__Raw data__.

◆ ◆ ◆ ◆

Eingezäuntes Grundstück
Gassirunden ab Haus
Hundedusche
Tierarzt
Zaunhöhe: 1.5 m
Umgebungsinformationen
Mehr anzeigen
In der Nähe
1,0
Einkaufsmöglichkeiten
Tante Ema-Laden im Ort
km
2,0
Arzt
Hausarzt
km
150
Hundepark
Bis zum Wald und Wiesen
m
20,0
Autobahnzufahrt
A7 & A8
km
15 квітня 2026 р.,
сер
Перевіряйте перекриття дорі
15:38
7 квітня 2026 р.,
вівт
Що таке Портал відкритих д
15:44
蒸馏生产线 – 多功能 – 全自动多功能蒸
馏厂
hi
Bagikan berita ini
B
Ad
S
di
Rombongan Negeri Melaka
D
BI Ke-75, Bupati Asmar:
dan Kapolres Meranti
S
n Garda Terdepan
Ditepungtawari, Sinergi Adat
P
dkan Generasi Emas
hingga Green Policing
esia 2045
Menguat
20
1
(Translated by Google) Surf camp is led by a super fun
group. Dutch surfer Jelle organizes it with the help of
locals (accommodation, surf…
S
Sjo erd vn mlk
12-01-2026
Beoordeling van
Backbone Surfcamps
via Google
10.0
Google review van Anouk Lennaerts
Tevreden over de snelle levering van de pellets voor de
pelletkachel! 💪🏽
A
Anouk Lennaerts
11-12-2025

◆ ◆ ◆ ◆

__Task brief__.
Look through the entries above. Extract each line with the word "Lennaerts".

__Reply to the task__.
Google review van Anouk Lennaerts
Anouk Lennaerts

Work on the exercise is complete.